Monday, December 2, 2013

Company analysis: Market Approach

We approached the standardization vs. adaptation challenge with the Ansoff Matrix. Here is our conclusion.

The Ansoff Matrix, also known as Ansoff Product-Market Growth Matrix, was first proposed by Igor Ansoff and published in HBR in 1957. The matrix helps marketers consider alternative ways to grow their business via existing/new products in existing/new markets. 

There are four possible product/market combinations. In this post, we’ll look at the four strategies of the matrix and see which one is appropriate for Starbuck’s entry to Finland.


Market penetration is when a company penetrates an existing market with current products. The best way to achieve market penetration is by gaining a part of competitors market share, i.e. acquiring their customers. Other ways include convincing old clients to use more of one’s products or attracting new non-users. This could be done by increased advertising and promotions. This strategy is the least risky way for a company to grow.

Product development happens when a firms does not change market but develops new products catered to the current market. These products do not necessarily need to be new to the market at hand, they need to be knew for the company. New product development is crucial in existing markets in order to gain new customers and sustain a competitive advantage.

Market development happens when a company enters a new market with an existing product or product portfolio in the case of Starbucks. This is a typical entry strategy for firms with standardized products and with an international presence, awaiting to be global.

Diversification is the most riskiest strategy. It’s when a company that is dominant in one market branches out into a new market, not with existing products but with a new line of products altogether.

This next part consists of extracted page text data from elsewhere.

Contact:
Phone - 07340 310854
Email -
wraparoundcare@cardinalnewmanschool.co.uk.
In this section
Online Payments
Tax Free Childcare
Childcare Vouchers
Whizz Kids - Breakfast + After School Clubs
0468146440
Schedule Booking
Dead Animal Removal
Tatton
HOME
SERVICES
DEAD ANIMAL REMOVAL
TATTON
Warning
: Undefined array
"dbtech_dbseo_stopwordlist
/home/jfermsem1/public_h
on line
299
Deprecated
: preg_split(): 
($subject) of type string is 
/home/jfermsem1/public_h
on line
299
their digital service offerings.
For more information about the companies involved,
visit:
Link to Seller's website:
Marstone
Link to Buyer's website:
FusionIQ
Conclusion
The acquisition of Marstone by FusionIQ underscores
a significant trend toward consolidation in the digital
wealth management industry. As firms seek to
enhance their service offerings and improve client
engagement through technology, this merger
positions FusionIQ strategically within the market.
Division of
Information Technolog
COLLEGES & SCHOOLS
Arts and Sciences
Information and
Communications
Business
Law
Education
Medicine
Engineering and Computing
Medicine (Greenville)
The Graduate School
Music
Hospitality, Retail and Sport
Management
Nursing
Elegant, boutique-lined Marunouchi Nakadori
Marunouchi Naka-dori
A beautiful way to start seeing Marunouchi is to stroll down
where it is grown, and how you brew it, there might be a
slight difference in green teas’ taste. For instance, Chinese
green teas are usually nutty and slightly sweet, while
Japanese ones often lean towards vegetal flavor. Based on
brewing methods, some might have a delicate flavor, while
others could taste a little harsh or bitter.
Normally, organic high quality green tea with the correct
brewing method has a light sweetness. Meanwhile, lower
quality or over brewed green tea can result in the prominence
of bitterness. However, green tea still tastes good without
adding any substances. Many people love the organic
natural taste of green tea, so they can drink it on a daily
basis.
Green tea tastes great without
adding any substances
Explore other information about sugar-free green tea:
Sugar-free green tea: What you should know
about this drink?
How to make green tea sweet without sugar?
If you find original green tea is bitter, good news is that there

When considering Starbuck’s entry strategy for Finland, they can go either with market development or diversification. We would recommend market development for Starbucks based on our hypothesis. This is because they are already a known brand for Finnish consumers and Finns have already visited their coffeehouses around the world. Therefore, Finns have a predetermined image of Starbuck’s, and entering a new market with a whole new product line would not be such a wise move. In addition, an essential part of the Starbucks experience is the fact that they serve ‘coffee with a twist’.


Having done field research in their first store, we noticed that the majority of customers are teenagers drinking specialty coffees. Furthermore, the fact that they had already ran out of some of their specialty coffees such as the Caramel frappucino supported our hypothesis. It’s not plain coffee Finns go drink there, they can drink it at home. Therefore, a market development strategy is more appropriate than diversification, since it’s their old products in the (new) Finnish market that consumers want.